Nunca falta el jamón serrano del bueno, ni el foie, ni las croquetas, ni la ensaladilla rusa de mi tía, la mejor que he probado, magnífica. Botellas de vino de distintos calibres, aunque en mi familia no se bebe todo lo que me gustaría, y una carne rellena diferente cada Navidad. Tres tipos de tartas, una mousse de chocolate exquisita, champagne, turrón y demás dulces típicos navideños y un copazo...
Me he llevado tres tupperware y un par de paquetes de tabaco de papá.
Dicen que la Navidad es un momento para compartir con los seres queridos y así la he celebrado yo desde que el mundo es mundo para mi, desde que sólo tenía pelusilla en la cabeza, desde que podía cagarme encima y ni llorar para que me limpiaran el trasero.
Contando con algunas bajas, cada año nos juntamos las mismas personas, los mismos rostros, los mismos temas de conversación y se agradece a pesar de sentirme como un niño de 8 años teniendo 25. La familia tiene esa capacidad.

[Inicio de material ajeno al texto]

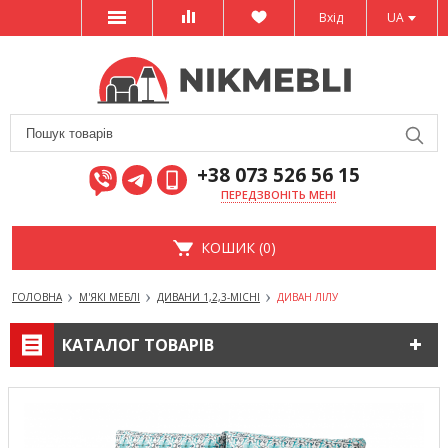
Вхід
UA
+38 073 526 56 15
ПЕРЕДЗВОНІТЬ МЕНІ
КОШИК (0)
ГОЛОВНА
М'ЯКІ МЕБЛІ
ДИВАНИ 1,2,3-МІСНІ
ДИВАН ЛІЛУ
КАТАЛОГ ТОВАРІВ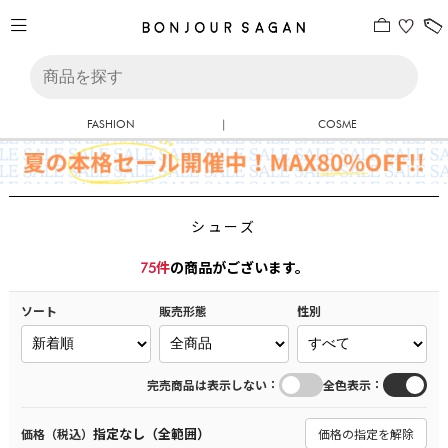
FASHION
|
COSME
シューズ
75
件
の商品がございます。
ソート
販売形態
性別
：
：
完売商品は表示しない
全色表示
指定なし（全範囲）
価格（税込）
価格の指定を解除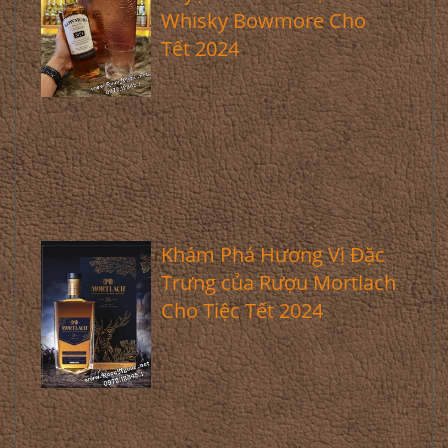
Whisky Bowmore Cho
Tết 2024
Khám Phá Hương Vị Đặc
Trưng của Rượu Mortlach
Cho Tiệc Tết 2024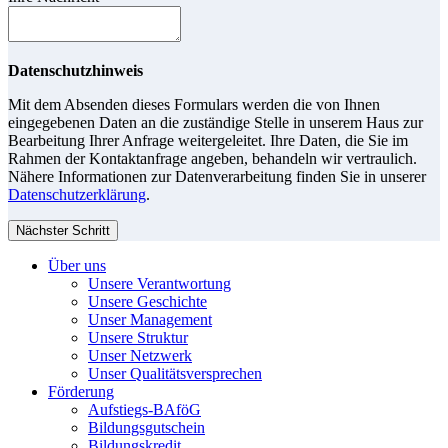
Datenschutzhinweis
Mit dem Absenden dieses Formulars werden die von Ihnen
eingegebenen Daten an die zuständige Stelle in unserem Haus zur
Bearbeitung Ihrer Anfrage weitergeleitet. Ihre Daten, die Sie im
Rahmen der Kontaktanfrage angeben, behandeln wir vertraulich.
Nähere Informationen zur Datenverarbeitung finden Sie in unserer
Datenschutzerklärung
.
Nächster Schritt
Über uns
Unsere Verantwortung
Unsere Geschichte
Unser Management
Unsere Struktur
Unser Netzwerk
Unser Qualitätsversprechen
Förderung
Aufstiegs-BAföG
Bildungsgutschein
Bildungskredit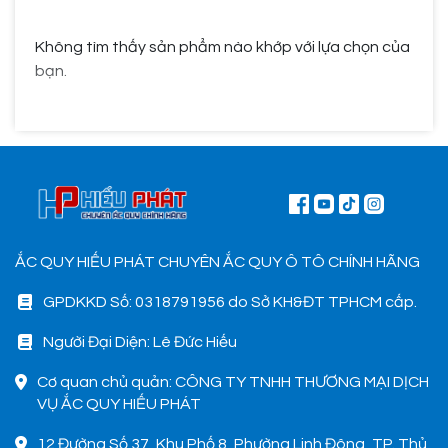
Không tìm thấy sản phẩm nào khớp với lựa chọn của
bạn.
ẮC QUY HIẾU PHÁT CHUYÊN ẮC QUY Ô TÔ CHÍNH HÃNG
GPDKKD Số: 0318791956 do Sở KH&ĐT TPHCM cấp.
Người Đại Diện: Lê Đức Hiếu
Cơ quan chủ quản: CÔNG TY TNHH THƯƠNG MẠI DỊCH
VỤ ẮC QUY HIẾU PHÁT
12 Đường Số 37, Khu Phố 8, Phường Linh Đông, TP. Thủ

Los más mayores van muriendo y son sustituidos por pequeñas criaturas del demonio que un día serán hombres y mujeres de bien, de más bien que yo, espero. Los treintañeros tienden a casarse y sus ausencias son cada año más frecuentes. Quedamos los solteros, los emparejados, los menores, los universitarios, los ninis...

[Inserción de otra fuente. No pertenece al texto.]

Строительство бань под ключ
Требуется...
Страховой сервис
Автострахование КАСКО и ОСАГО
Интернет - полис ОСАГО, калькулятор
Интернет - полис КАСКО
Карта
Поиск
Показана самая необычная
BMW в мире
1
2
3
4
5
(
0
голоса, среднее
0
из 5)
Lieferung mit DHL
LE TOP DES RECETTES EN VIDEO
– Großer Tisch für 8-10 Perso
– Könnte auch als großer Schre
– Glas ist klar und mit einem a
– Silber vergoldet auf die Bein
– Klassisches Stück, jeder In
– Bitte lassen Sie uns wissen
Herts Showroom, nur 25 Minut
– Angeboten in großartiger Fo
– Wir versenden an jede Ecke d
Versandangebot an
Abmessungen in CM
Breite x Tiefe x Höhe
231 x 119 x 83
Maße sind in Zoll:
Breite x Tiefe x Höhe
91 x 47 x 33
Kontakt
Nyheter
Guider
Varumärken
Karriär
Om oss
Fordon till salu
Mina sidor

Siempre me acuerdo del resto de personas importantes, esas que no cenan conmigo pero que echo en falta en la mesa. Aquella profesora que cambió mi forma de ver el mundo, aquél amigo que pese a la escasa relación que mantenemos sé que me quiere como un hermano, aquella chica con la que una noche lo pasé bien y nunca volví a ver y, por supuesto, Ella.
Qué difícil es olvidar en Navidad.
Espero que vuestra cena fuera tan gratificante como la mía.